Python Newbie
Joshua Landau
joshua.landau.ws at gmail.com
Sun Feb 24 21:59:48 EST 2013
On 25 February 2013 02:08, Dennis Lee Bieber <wlfraed at ix.netcom.com> wrote:
> On Sun, 24 Feb 2013 21:58:36 +0000, Joshua Landau
> <joshua.landau.ws at gmail.com> declaimed the following in
> gmane.comp.python.general:
>
>
> >
> > condition1 = long_condition_expression_1
> > condition2 = long_condition_expression_2
> > condition3 = long_condition_expression_3
> >
> > if condition1 and condition2 and condition3:
> > STUFF
> >
> > No multiline needed.
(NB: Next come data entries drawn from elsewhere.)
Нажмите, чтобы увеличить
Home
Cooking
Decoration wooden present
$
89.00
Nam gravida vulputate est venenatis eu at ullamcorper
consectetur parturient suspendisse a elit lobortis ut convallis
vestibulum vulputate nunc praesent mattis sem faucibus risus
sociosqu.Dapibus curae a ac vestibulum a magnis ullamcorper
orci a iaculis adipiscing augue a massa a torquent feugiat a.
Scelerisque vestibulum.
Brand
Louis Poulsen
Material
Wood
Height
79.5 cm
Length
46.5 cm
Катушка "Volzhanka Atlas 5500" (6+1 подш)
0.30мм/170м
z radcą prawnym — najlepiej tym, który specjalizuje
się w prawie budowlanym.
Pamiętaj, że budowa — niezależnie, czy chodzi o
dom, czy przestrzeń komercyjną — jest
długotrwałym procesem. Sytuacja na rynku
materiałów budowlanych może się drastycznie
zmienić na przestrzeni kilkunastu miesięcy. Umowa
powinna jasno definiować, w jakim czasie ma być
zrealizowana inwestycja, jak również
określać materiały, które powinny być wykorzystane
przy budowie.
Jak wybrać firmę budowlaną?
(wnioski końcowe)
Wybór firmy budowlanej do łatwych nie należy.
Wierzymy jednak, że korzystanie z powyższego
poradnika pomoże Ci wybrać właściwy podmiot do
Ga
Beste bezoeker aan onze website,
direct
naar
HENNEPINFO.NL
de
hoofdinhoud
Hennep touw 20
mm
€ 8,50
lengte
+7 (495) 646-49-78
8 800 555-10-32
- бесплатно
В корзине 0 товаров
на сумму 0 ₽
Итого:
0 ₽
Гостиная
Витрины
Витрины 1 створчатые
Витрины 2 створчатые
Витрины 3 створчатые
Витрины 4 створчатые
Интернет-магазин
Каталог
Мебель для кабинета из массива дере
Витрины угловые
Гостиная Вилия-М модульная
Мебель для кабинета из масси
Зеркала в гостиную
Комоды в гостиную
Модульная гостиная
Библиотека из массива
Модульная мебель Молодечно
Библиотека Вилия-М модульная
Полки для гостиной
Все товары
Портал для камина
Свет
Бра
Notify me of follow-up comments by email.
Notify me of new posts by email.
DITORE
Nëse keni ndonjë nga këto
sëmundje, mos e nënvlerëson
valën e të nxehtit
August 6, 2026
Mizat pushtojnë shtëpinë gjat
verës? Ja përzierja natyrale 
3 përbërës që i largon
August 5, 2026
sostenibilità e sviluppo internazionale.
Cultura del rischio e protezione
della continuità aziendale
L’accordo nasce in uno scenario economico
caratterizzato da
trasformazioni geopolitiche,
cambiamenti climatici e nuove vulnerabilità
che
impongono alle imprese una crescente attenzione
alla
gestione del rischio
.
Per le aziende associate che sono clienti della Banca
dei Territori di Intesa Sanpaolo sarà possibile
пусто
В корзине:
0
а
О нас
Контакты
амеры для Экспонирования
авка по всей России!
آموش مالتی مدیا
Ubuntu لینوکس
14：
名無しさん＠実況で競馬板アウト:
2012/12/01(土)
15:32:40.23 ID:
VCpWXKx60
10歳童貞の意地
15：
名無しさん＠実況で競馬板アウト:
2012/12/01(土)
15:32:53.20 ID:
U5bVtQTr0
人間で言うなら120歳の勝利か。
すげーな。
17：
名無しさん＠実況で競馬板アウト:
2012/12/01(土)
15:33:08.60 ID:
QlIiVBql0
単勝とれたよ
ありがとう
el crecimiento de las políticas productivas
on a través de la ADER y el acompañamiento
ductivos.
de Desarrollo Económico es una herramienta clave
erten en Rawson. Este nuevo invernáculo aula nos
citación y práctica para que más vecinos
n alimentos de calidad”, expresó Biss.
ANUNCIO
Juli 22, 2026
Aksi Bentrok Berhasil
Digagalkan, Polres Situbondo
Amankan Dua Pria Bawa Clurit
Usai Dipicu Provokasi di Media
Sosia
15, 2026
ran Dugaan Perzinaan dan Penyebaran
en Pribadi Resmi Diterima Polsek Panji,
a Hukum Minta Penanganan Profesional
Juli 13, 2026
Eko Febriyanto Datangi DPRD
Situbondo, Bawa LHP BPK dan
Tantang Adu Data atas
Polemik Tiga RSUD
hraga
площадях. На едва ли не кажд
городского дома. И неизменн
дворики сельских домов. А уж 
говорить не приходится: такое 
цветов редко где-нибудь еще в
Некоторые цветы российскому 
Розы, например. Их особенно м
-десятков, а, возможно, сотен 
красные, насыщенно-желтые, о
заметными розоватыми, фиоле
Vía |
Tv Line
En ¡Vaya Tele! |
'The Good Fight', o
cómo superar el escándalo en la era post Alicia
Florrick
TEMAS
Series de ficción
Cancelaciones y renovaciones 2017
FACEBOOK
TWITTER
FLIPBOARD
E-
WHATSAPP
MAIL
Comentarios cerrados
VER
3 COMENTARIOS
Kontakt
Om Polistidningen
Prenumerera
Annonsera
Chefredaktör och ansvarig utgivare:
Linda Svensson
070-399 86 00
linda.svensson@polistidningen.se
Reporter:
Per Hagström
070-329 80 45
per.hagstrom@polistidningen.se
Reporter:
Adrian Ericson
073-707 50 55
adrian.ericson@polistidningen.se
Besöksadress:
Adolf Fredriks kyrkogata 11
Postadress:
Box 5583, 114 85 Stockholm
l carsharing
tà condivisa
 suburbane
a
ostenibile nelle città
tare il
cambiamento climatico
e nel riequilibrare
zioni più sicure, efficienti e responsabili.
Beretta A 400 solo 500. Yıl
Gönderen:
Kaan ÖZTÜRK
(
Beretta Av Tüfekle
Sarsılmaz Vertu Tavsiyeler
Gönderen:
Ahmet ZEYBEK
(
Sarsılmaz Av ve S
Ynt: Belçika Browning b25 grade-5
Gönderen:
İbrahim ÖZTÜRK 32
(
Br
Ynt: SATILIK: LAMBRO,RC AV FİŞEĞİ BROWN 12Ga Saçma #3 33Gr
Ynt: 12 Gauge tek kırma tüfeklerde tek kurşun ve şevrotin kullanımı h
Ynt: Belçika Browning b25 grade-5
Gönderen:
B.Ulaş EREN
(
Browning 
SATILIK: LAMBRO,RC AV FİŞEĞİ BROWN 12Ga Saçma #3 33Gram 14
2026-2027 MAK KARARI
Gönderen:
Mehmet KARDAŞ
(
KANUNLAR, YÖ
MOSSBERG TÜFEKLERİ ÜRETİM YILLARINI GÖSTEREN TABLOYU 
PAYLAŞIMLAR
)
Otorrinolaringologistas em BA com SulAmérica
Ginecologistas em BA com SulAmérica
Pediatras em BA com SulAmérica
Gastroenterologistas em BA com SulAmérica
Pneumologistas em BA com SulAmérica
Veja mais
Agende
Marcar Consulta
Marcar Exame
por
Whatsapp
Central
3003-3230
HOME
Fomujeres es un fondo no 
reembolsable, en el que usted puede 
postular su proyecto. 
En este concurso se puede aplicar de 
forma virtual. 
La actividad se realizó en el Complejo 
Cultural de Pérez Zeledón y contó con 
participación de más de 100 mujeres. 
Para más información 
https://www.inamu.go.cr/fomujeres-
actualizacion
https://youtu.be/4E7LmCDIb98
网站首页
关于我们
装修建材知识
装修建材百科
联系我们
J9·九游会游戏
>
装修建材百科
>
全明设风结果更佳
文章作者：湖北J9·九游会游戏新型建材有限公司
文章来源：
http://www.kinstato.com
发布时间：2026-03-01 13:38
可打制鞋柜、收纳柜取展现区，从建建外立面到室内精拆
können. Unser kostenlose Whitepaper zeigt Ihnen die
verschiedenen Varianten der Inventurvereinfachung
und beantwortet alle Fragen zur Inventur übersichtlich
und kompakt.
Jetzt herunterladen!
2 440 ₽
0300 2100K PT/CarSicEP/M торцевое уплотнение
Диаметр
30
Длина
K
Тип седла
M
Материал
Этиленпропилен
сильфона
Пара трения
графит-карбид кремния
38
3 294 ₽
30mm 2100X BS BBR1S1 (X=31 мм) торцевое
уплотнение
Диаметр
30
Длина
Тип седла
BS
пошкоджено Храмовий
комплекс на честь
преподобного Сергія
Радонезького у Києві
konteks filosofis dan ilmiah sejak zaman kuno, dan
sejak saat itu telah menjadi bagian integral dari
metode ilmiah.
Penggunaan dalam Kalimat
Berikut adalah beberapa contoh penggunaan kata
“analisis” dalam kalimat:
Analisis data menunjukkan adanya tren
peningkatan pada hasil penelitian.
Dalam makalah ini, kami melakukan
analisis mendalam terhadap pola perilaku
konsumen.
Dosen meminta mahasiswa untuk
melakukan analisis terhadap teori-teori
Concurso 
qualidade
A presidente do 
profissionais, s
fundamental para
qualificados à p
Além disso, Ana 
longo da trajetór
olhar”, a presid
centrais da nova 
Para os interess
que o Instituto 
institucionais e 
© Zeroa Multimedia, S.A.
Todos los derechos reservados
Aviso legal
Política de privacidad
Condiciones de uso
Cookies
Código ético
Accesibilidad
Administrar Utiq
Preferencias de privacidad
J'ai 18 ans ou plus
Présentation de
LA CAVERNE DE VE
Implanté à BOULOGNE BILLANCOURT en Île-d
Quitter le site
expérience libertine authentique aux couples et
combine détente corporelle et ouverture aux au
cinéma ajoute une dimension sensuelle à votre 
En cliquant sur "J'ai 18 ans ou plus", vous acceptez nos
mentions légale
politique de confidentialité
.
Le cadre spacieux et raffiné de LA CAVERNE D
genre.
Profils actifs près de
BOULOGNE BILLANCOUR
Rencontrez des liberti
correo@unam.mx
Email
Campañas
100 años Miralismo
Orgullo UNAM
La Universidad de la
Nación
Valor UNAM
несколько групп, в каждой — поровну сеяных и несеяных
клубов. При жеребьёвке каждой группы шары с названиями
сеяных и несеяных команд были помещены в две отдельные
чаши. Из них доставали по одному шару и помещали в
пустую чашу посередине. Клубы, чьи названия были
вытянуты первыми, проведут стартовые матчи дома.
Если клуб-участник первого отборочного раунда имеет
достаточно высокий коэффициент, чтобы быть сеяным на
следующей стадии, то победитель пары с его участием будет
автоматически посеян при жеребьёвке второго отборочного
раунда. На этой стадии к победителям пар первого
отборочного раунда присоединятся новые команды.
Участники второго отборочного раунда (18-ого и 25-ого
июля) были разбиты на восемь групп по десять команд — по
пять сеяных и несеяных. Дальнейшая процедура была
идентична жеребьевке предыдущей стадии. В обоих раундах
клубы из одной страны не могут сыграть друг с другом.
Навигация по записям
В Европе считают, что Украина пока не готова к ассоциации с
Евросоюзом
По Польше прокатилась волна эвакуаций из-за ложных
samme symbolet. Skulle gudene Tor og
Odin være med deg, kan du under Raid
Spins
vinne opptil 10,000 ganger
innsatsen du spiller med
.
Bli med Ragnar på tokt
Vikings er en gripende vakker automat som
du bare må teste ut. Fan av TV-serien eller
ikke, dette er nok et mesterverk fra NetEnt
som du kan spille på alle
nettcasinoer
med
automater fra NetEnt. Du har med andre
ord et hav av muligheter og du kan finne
If you have *many* conditions, then:
> >
> Except that Python does short-circuit evaluation; your scheme will
> fail in some situations:
>
> >>> x = 0
> >>> if x != 0 and 32 / x > 4:
> ... print "we passed"
> ...
> >>> c1 = x != 0
> >>> c2 = 32 / x > 4
> Traceback (most recent call last):
> File "<interactive input>", line 1, in <module>
> ZeroDivisionError: integer division or modulo by zero
> >>>
>
Yeah, well... context*.
There are perfectly legitimate ways of doing that too.
A simple one would be:
> supercondition = (
> long_condition_expression_1 and
> long_condition_expression_2 and
> long_condition_expression_3
> )
>
> if supercondition: ...
Please note the problem of the original is that the indentation dedents and
indents in too quick a sequence:
> if (
> something_here): # Where do I indent this to?
> something_else
There are standards, but I don't like the style. I thought it worth
mentioning as we were all being subjective anyway ;P. It's much worse than:
> if something_here: something_else #on the same line
which is already explicitly advised against.